I made an observation while patching a LIST in C* and hope somebody could give me a hint if there is a rational explanation for this (ignoring if the use case is actually valid).

Assume a simple table with only one primary key and one column of type list.

CREATE TABLE ks.tbl(col_primary varchar,varchar_list list<varchar>,PRIMARY KEY(col_primary)) ;

Adding to that table one row with a list of some entries in the table.

INSERT INTO ks.tbl (col_primary,varchar_list) VALUES ('0815',['OlencUIkqqlVOFPiwsoEJM','JamilUOHIOXTWuGp','AbdulvZaeQDJOdu','GoldaGugnVNnbdSBpRpd','BrennaVvYuDyERsKvVW','FletcherpkkCYpEBket','DaytonglCSvswZQTEj','EdTUkTShUerYcfiSvCIH','LandenLTThnmlAAULJwdNwAma','IsabellelrDcMFHsyBGT','ArielOhIcLglehg','BellrtifChchjMZ','EmelieDdlViBlHUPQbxyUC']);

And finally updating the row with the following entry.

UPDATE ks.tbl SET varchar_list[1]=null,varchar_list[0]='MEGGCJOFic',varchar_list=varchar_list+['nwbaGsGbcd'] WHERE col_primary='0815' IF EXISTS;

The expected output for the list is (and most of the time actually is)

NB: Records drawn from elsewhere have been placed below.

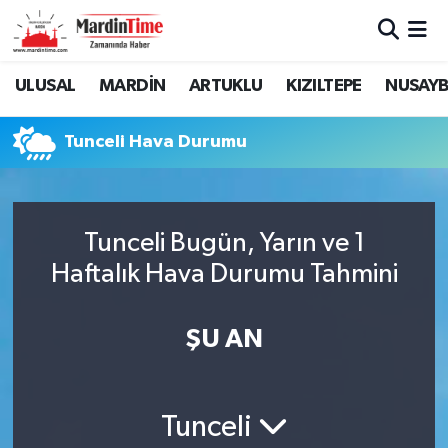
Mardin Nöbetçi Eczaneler
ULUSAL
MARDİN
ARTUKLU
KIZILTEPE
NUSAYB
Mardin Hava Durumu
Tunceli Hava Durumu
Mardin Namaz Vakitleri
Mardin Trafik Yoğunluk Haritası
Tunceli Bugün, Yarın ve 1
Haftalık Hava Durumu Tahmini
Süper Lig Puan Durumu ve Fikstür
Tüm Manşetler
ŞU AN
Son Dakika Haberleri
Tunceli
Haber Arşivi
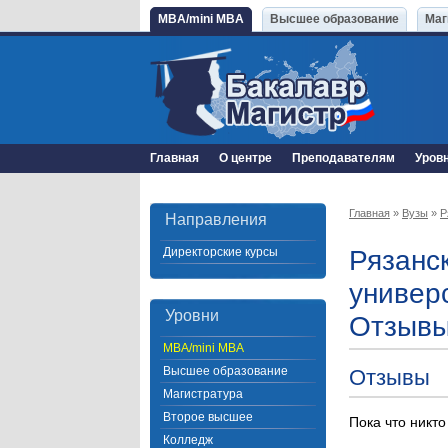
MBA/mini MBA
Высшее образование
Маг
Главная
О центре
Преподавателям
Уров
Главная
»
Вузы
»
Р
Направления
Директорские курсы
Рязанс
универ
Уровни
Отзывы
MBA/mini MBA
Высшее образование
Отзывы
Магистратура
Второе высшее
Пока что никто
Колледж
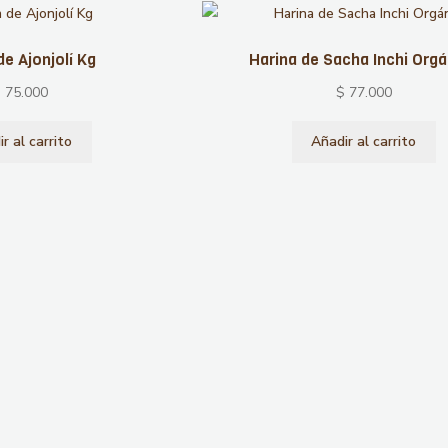
de Ajonjolí Kg
Harina de Sacha Inchi Org
$
75.000
$
77.000
r al carrito
Añadir al carrito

['MEGGCJOFic', 'AbdulvZaeQDJOdu', 'GoldaGugnVNnbdSBpRpd', 'BrennaVvYuDyERsKvVW', 'FletcherpkkCYpEBket', 'DaytonglCSvswZQTEj', 'EdTUkTShUerYcfiSvCIH', 'LandenLTThnmlAAULJwdNwAma', 'IsabellelrDcMFHsyBGT', 'ArielOhIcLglehg', 'BellrtifChchjMZ', 'EmelieDdlViBlHUPQbxyUC', 'nwbaGsGbcd']

Now applying this to a setup with two datacenters (US, EU) and using a consistency level of LOCAL_ONE and using one datacenter for updating and the other for reading a surprising result being returned is:

 ['MEGGCJOFic', 'nwbaGsGbcd']

That's exactly the two elements which have changed. After some time the list resolves itself and the expected content is being returned.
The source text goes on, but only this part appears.